Using the Life Cycle in Your Writing

By: Maxine Thompson

Life is said to evolve in three stages. Creation, survival and destruction. Similar to the life cycle of birth, life, death, and resurrection, these cycles should be reflected in your writing.

In the first part of a story, a character may be creating a career, a new love, a new relationship, a new home, or a new family. In the middle of the book, she is just trying to survive and make ends meet. After getting burnt out, the character might go through a mid-life crisis and walk off from a job, a marriage, or a family, seemingly destroying all she has built. But this is where the cycle of life, birth, death, and resurrection repeats itself. The character intuitively senses she has died inside and wants to reinvent herself to experience the feelings of creation again. On the other hand, you might start your story at the death cycle. That is, the point in the story that the character runs off from her old stifling life.

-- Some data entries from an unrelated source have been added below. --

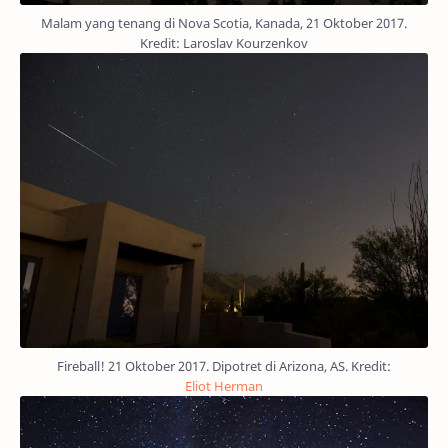
Malam yang tenang di Nova Scotia, Kanada, 21 Oktober 2017.
Kredit: Laroslav Kourzenkov
Fireball! 21 Oktober 2017. Dipotret di Arizona, AS. Kredit:
Eliot Herman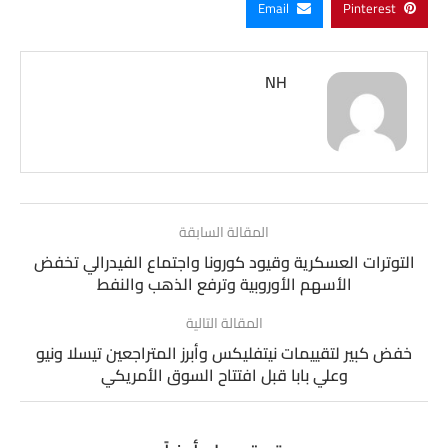
Email
Pinterest
NH
المقالة السابقة
التوترات العسكرية وقيود كورونا واجتماع الفيدرالي تخفض
الأسهم الأوروبية وترفع الذهب والنفط
المقالة التالية
خفض كبير لتقييمات نيتفليكس وأبرز المتراجعين تيسلا ونيو
وعلي بابا قبل افتتاح السوق الأمريكي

Have an idea of cause/effect, and understand the relationships of the different characters, and your story will fit together in a unified whole. If not, the story will seem episodic.

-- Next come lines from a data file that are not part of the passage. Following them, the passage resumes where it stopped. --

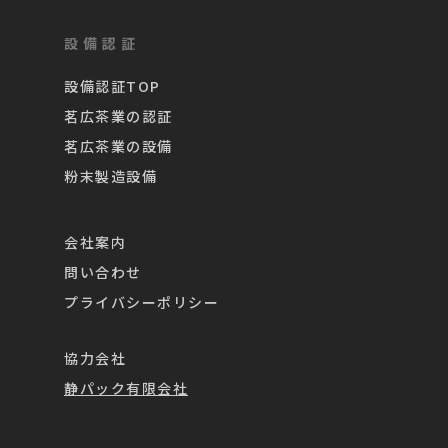
設備認証
設備認証TOP
茗広茶業の認証
茗広茶業の設備
粉末製造設備
会社案内
問い合わせ
プライバシーポリシー
協力会社
静パック有限会社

Your story should have layers like the concentric rings in a tree. The bark is the outer story; the inner rings are the inner life of your characters, their social/interpersonal life, and their relationship to the world.

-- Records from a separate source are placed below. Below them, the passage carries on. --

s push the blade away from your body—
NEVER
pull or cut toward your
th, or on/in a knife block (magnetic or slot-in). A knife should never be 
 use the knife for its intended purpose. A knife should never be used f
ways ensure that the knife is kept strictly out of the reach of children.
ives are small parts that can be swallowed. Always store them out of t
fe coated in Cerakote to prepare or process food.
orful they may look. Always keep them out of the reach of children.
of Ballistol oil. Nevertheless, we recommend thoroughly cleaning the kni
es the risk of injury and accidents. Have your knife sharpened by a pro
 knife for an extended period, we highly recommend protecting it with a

Your novel should have branches: your subplots which mirror your main plot.

Your novel should have roots: the things that ground the main character(s) or the backstory, which motivates the characters.

Your novel should bear fruit: your theme.

Remember. The worst writing is often published, applauded and celebrated-that is, fiction that assumes no risk on the part of the writer. This type of writing makes the reader comfortable about the world he lives in and does not challenge any of his assumptions about life. Unfortunately, good fiction often deals with moral ambivalence, no pat answers. It often ends with the wrong or ambiguous choices, resulting in no clear cut triumphs or happy-ever-after Hollywood endings, but haunting, sometimes disturbing resolutions. I think of the endings of Morrison's Beloved, Song of Solomon, and Sula, and I'll never forget how it took me years to see the realism in these endings.

The theme of resurrection has always surfaced in literature. On a global level, this has translated into people reinventing their lives. This is why we're seeing so many second careers. This is what this book is a part of for me-a second career and a brand new life. This is my resurrection. Please use it to re-create yourself. Learn to write riveting fiction. May you ever be in a creative mold in your writing.